======== Listed entries
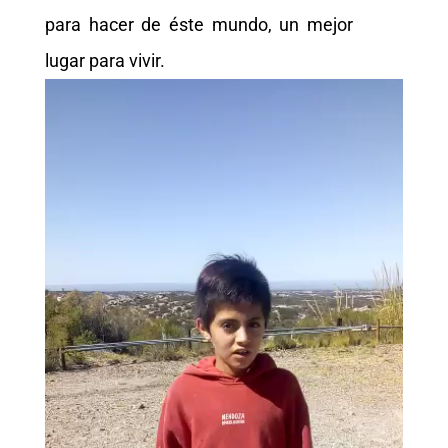
para hacer de éste mundo, un mejor
lugar para vivir.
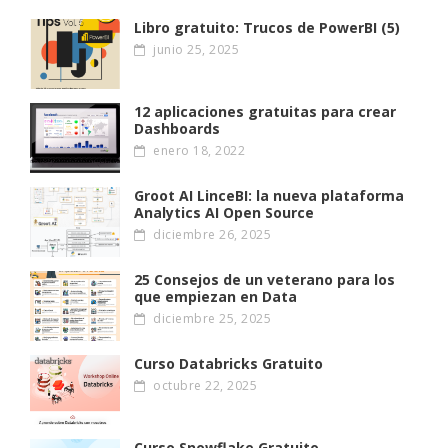
Libro gratuito: Trucos de PowerBI (5)
junio 25, 2025
12 aplicaciones gratuitas para crear
Dashboards
enero 18, 2022
Groot AI LinceBI: la nueva plataforma
Analytics AI Open Source
diciembre 26, 2025
25 Consejos de un veterano para los
que empiezan en Data
diciembre 25, 2025
Curso Databricks Gratuito
octubre 22, 2025
Curso Snowflake Gratuito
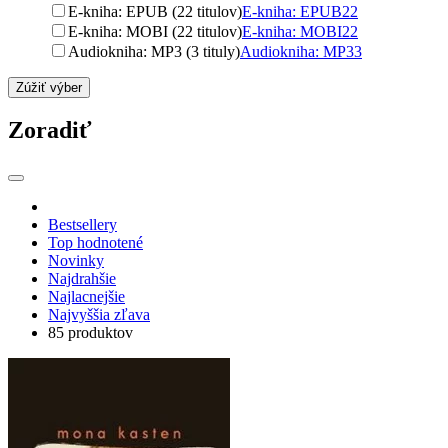
E-kniha: EPUB (22 titulov)
E-kniha: EPUB
22
E-kniha: MOBI (22 titulov)
E-kniha: MOBI
22
Audiokniha: MP3 (3 tituly)
Audiokniha: MP3
3
Zúžiť výber
Zoradiť
Bestsellery
Top hodnotené
Novinky
Najdrahšie
Najlacnejšie
Najvyššia zľava
85 produktov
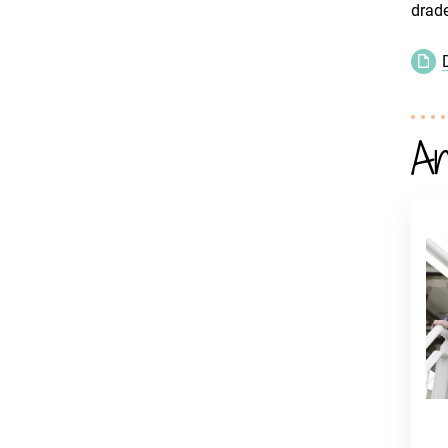
drade
An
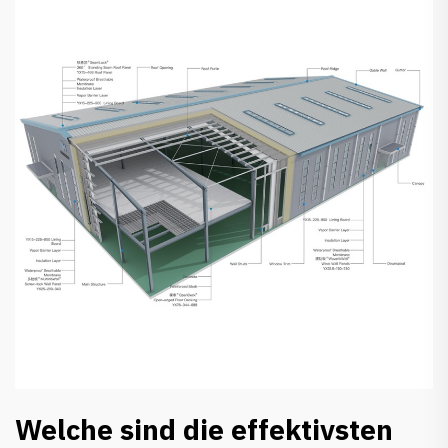
Welche sind die effektivsten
================
### Problem to solve
All lines of the entries above where "Audiokniha" turns up should be reported.

### Result
Audiokniha: MP3 (3 tituly)
Audiokniha: MP3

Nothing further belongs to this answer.